High Frequency Ultrasound ◽

In Vivo Experiments ◽

Longitudinal Measurements ◽

Array Transducer ◽

Spectral Doppler ◽

Frequency Ultrasound

This paper reports the feasibility of Nakagami imaging in monitoring the regeneration process of zebrafish hearts in a noninvasive manner. In addition, spectral Doppler waveforms that are typically used to access the diastolic function were measured to validate the performance of Nakagami imaging. A 30-MHz high-frequency ultrasound array transducer was used to acquire backscattered echo signal for spectral Doppler and Nakagami imaging. The performances of both methods were validated with flow and tissue-mimicking phantom experiments.
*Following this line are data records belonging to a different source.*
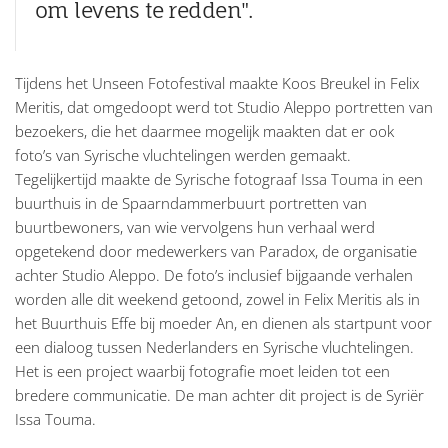
om levens te redden".
Tijdens het Unseen Fotofestival maakte Koos Breukel in Felix
Meritis, dat omgedoopt werd tot Studio Aleppo portretten van
bezoekers, die het daarmee mogelijk maakten dat er ook
foto’s van Syrische vluchtelingen werden gemaakt.
Tegelijkertijd maakte de Syrische fotograaf Issa Touma in een
buurthuis in de Spaarndammerbuurt portretten van
buurtbewoners, van wie vervolgens hun verhaal werd
opgetekend door medewerkers van Paradox, de organisatie
achter Studio Aleppo. De foto’s inclusief bijgaande verhalen
worden alle dit weekend getoond, zowel in Felix Meritis als in
het Buurthuis Effe bij moeder An, en dienen als startpunt voor
een dialoog tussen Nederlanders en Syrische vluchtelingen.
Het is een project waarbij fotografie moet leiden tot een
bredere communicatie. De man achter dit project is de Syriër
Issa Touma.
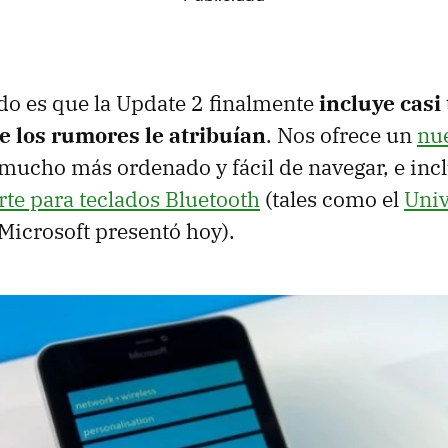
do es que la Update 2 finalmente
incluye casi 
 los rumores le atribuían
. Nos ofrece un
nu
mucho más ordenado y fácil de navegar, e incl
rte para teclados Bluetooth
(tales como el
Univ
Microsoft presentó hoy).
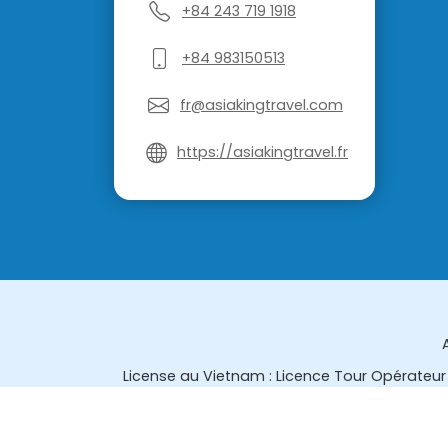
+84 243 719 1918
+84 983150513
fr@asiakingtravel.com
https://asiakingtravel.fr
License au Vietnam : Licence Tour Opérateur 
License en Thailande : 14/03366 par le Bur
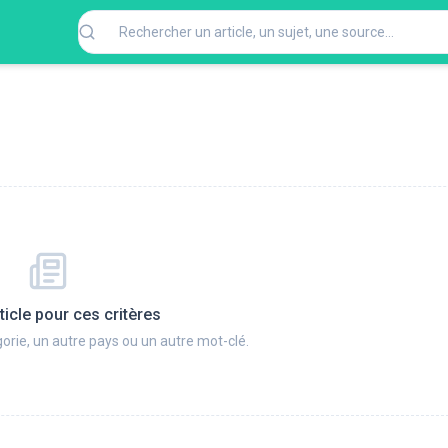
ticle pour ces critères
orie, un autre pays ou un autre mot-clé.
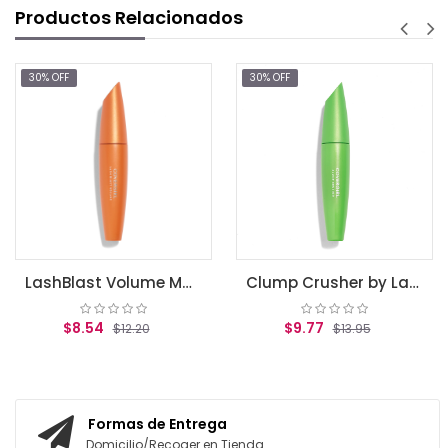
Productos Relacionados
30% OFF
30% OFF
LashBlast Volume Mascara Very Black .44 fl oz (13.1 ml)
Clump Crusher by LashBlast Mascara Very Black .44 fl oz (13.1 ml)
$8.54
$9.77
$12.20
$13.95
AGREGAR AL CARRITO
AGREGAR AL CARRITO
Formas de Entrega
Domicilio/Recoger en Tienda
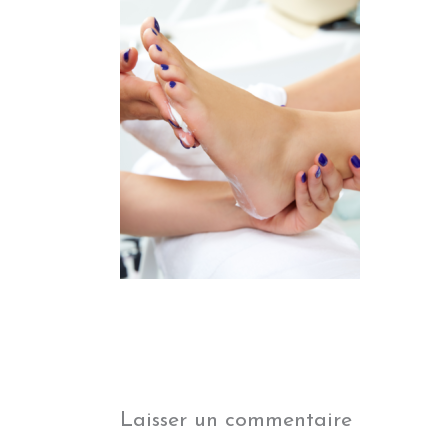
Laisser un commentaire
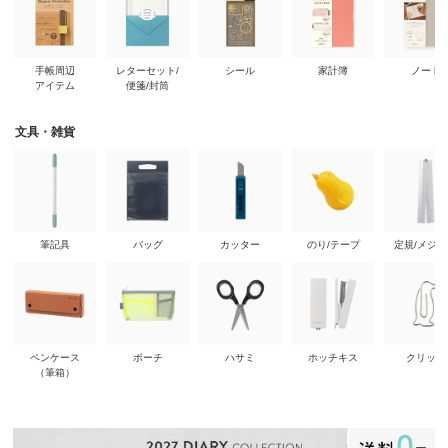
手帳周辺
レターセット/
シール
家計簿
ノート
アイテム
便箋/封筒
文具・雑貨
筆記具
バッグ
カッター
のり/テープ
定規/メジ
ペンケース
ポーチ
ハサミ
ホッチキス
クリップ
（筆箱）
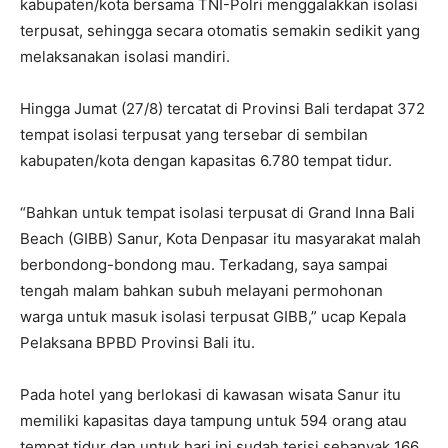
kabupaten/kota bersama TNI-Polri menggalakkan isolasi
terpusat, sehingga secara otomatis semakin sedikit yang
melaksanakan isolasi mandiri.
Hingga Jumat (27/8) tercatat di Provinsi Bali terdapat 372
tempat isolasi terpusat yang tersebar di sembilan
kabupaten/kota dengan kapasitas 6.780 tempat tidur.
“Bahkan untuk tempat isolasi terpusat di Grand Inna Bali
Beach (GIBB) Sanur, Kota Denpasar itu masyarakat malah
berbondong-bondong mau. Terkadang, saya sampai
tengah malam bahkan subuh melayani permohonan
warga untuk masuk isolasi terpusat GIBB,” ucap Kepala
Pelaksana BPBD Provinsi Bali itu.
Pada hotel yang berlokasi di kawasan wisata Sanur itu
memiliki kapasitas daya tampung untuk 594 orang atau
tempat tidur dan untuk hari ini sudah terisi sebanyak 166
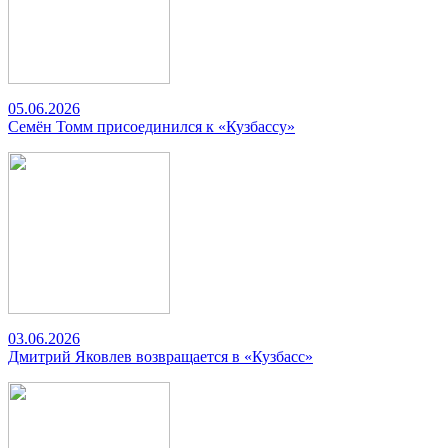
05.06.2026
Семён Томм присоединился к «Кузбассу»
03.06.2026
Дмитрий Яковлев возвращается в «Кузбасс»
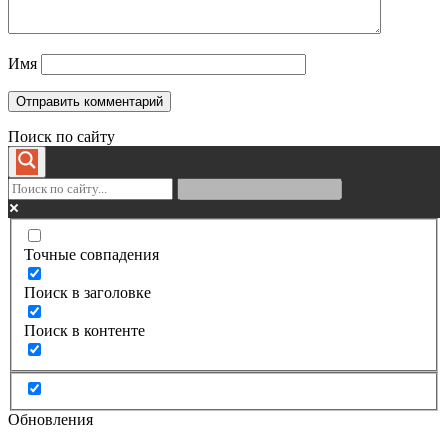
Имя
Поиск по сайту
Точные совпадения
Поиск в заголовке
Поиск в контенте
Обновления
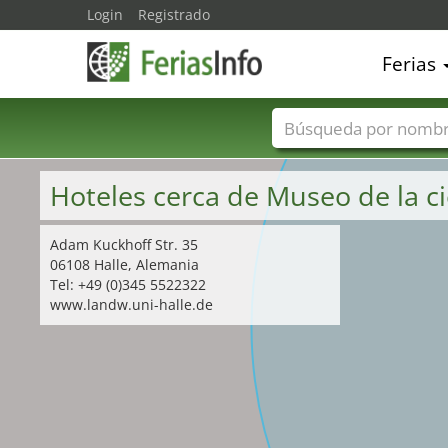
Login
Registrado
Ferias
Nombres de ferias
Hoteles cerca de Museo de la 
Adam Kuckhoff Str. 35
06108 Halle, Alemania
Tel: +49 (0)345 5522322
www.landw.uni-halle.de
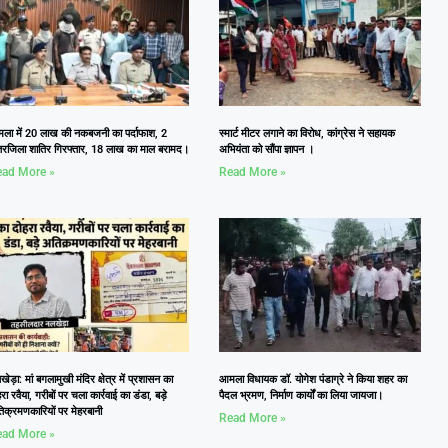
ला में 20 लाख की नकबजनी का पर्दाफाश, 2
स्मार्ट मीटर लगाने का विरोध, कांग्रेस ने सहायक
तरजिला शातिर गिरफ्तार, 18 लाख का माल बरामद।
अभियंता को सौंपा ज्ञापन ।
ad More »
Read More »
ेड़ा: मां बगलामुखी मंदिर क्षेत्र में प्रशासन का
आमला विधायक डॉ. योगेश पंडाग्रे ने किया शहर का
रा रवैया, गरीबों पर चला कार्रवाई का डंडा, बड़े
पैदल भ्रमण, निर्माण कार्यों का लिया जायजा।
िक्रमणकारियों पर मेहरबानी
Read More »
ad More »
For in vivo experiments, both spectral Doppler and Nakagami imaging were simultaneously obtained from adult zebrafish with amputated hearts. Longitudinal measurements were performed for five zebrafish. From the experiments, the E/A ratio measured using spectral Doppler imaging increased at 3 days post-amputation (3 dpa) and then decreased to the value before amputation, which were consistent with previous studies. Similar results were obtained from the Nakagami imaging where the Nakagami parameter value increased at 3 dpa and decreased to its original value. These results suggested that the Nakagami and spectral Doppler imaging would be useful techniques in monitoring the regeneration of heart or tissues.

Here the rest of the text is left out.